The artist was the first Black woman photographer to have her work acquired by MoMA. Now, decades later, as she returns for a solo show, she reflects on her singular career.
In 1979, the artist Ming Smith arrived at New York’s Museum of Modern Art with a portfolio of her photographs. She had been living in the city for a few years, nurturing her obsession with photography, when she heard that the museum had announced an open call for submissions. As Smith walked into the building, prints in tow, the receptionist thought she was a messenger. A few days later, the department of photography’s then chief curator, John Szarkowski, and assistant curator Susan Kismaric bought two of Smith’s pieces, making her the first Black woman photographer to have her works acquired by the museum.
Even before gaining institutional recognition, Smith had faith in her art. “I didn’t care if I fit in,” she said to me in her quiet, Midwestern-inflected voice. “Photography was my sacred space.” It was an overcast day in January, and we were sitting in Smith’s home studio, a compact apartment in a tall residential building in central Harlem, surrounded by her work.
The MoMA acquisition was on Smith’s mind because she was, over 40 years later, in the midst of preparing for her first solo exhibition at the museum. “Projects: Ming Smith,” which opens Saturday, is a comprehensive introduction to the artist’s poetic style and experimental approach to photography.
Organized by Thelma Golden, the director and chief curator of the Studio Museum in Harlem, and Oluremi C. Onabanjo, an associate curator in MoMA’s photography department, the show collects work spanning Smith’s decades-long career, from her prints inspired by the playwright August Wilson’s “Pittsburgh Cycle” to her famous 1991 print “Invisible Man, Somewhere, Everywhere,” plus a handful of never-before-shown images. Her work — a mix of kinetic street photography, introspective portraiture and whimsical collage — captures the hidden moments that make up ordinary lives.
“I paint with light,” Smith said, noting that she did so with the intention of “creating something beautiful.” She likens her process to a jazz musician’s surrender to instinct when chasing an ephemeral feeling or mood. Smith channels that sensibility in the arresting portrait “Sun Ra Space II” (1978), in which she renders the jazz composer and musician as a radiant celestial being.
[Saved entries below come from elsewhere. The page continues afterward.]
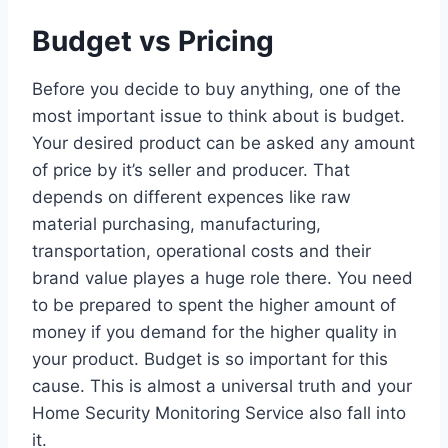
Budget vs Pricing
Before you decide to buy anything, one of the
most important issue to think about is budget.
Your desired product can be asked any amount
of price by it’s seller and producer. That
depends on different expences like raw
material purchasing, manufacturing,
transportation, operational costs and their
brand value playes a huge role there. You need
to be prepared to spent the higher amount of
money if you demand for the higher quality in
your product. Budget is so important for this
cause. This is almost a universal truth and your
Home Security Monitoring Service also fall into
it.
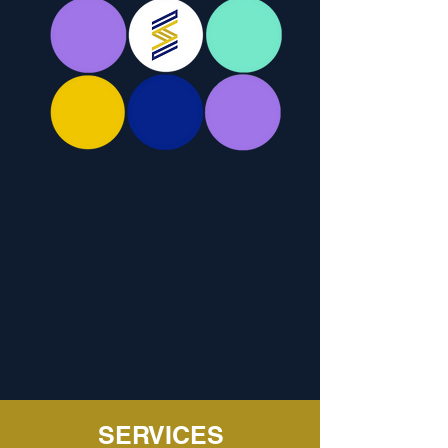
SERVICES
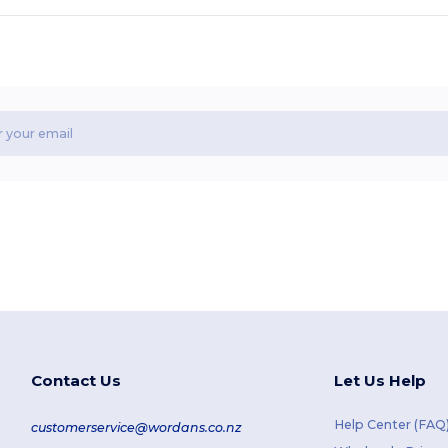
Contact Us
Let Us Help
Help Center (FAQ
customerservice@wordans.co.nz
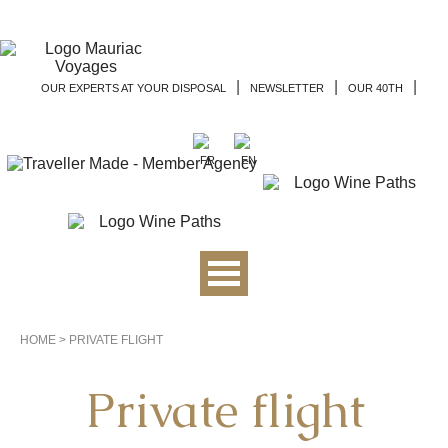
|
|
|
OUR EXPERTS AT YOUR DISPOSAL
NEWSLETTER
OUR 40TH
HOME
>
PRIVATE FLIGHT
Private flight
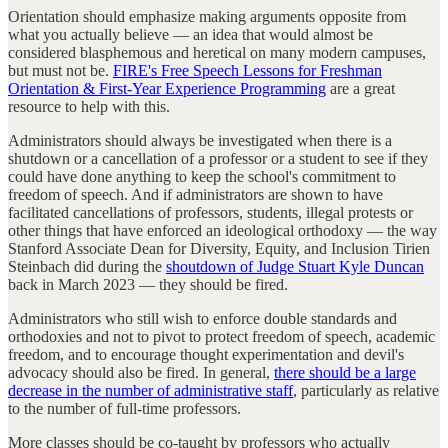
Orientation should emphasize making arguments opposite from
what you actually believe — an idea that would almost be
considered blasphemous and heretical on many modern campuses,
but must not be.
FIRE's Free Speech Lessons for Freshman
Orientation & First-Year Experience Programming
are a great
resource to help with this.
Administrators should always be investigated when there is a
shutdown or a cancellation of a professor or a student to see if they
could have done anything to keep the school's commitment to
freedom of speech. And if administrators are shown to have
facilitated cancellations of professors, students, illegal protests or
other things that have enforced an ideological orthodoxy — the way
Stanford Associate Dean for Diversity, Equity, and Inclusion Tirien
Steinbach did during the
shoutdown of Judge Stuart Kyle Duncan
back in March 2023 — they should be fired.
Administrators who still wish to enforce double standards and
orthodoxies and not to pivot to protect freedom of speech, academic
freedom, and to encourage thought experimentation and devil's
advocacy should also be fired. In general,
there should be a large
decrease in the number of administrative staff
, particularly as relative
to the number of full-time professors.
More classes should be co-taught by professors who actually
Light and shadow conspire to at once focus and distract our attention from the otherworldly figure: the blur of musicians, the tiled ceilings, Sun Ra’s cape glittering as it orbits his figure. “Womb” (1992), taken during a family trip to Egypt, collapses distance and perspective into a haunting image, a tourist snapshot transformed into something uncanny. At first glance, the Great Sphinx and Pyramid of Giza looming in the background come into view. Then the boys — dressed in gi, posed in defiant stances — leap out of the frame. It takes a minute to notice the gauzy figure in the foreground, which Smith initially mistook for a trick of the light: The shape, upon closer inspection, was actually a photo of herself, an unplanned, superimposed self-portrait.
Smith was born in Detroit but grew up in Columbus, Ohio, near her grandparents, whose lives she described to me with wonder and admiration. Watching them activated her distinctive way of seeing the world. They treated their routines with “integrity,” she said, from her grandfather’s disciplined daily reading of the Bible to the way her grandmother washed and hung the clothes to dry every week. They also kept a garden, and witnessing “the beauty in the way they grew fruits and seeing, you know, the green beans come up,” Smith said, “influenced me more than anything else.”
She was also, perhaps indirectly, shaped by her father, who practiced photography as a hobby. Smith recalled her initial skepticism of the medium based on his fastidious approach. When he was taking a portrait of her, she recounted, he urged her not to move and wrote down all the exposures. “I never thought of myself going into it because of the technical aspect,” she said. But curiosity still guided her toward the medium: She remembers borrowing her mother’s Kodak Brownie on the first day of kindergarten and taking photos of her classmates.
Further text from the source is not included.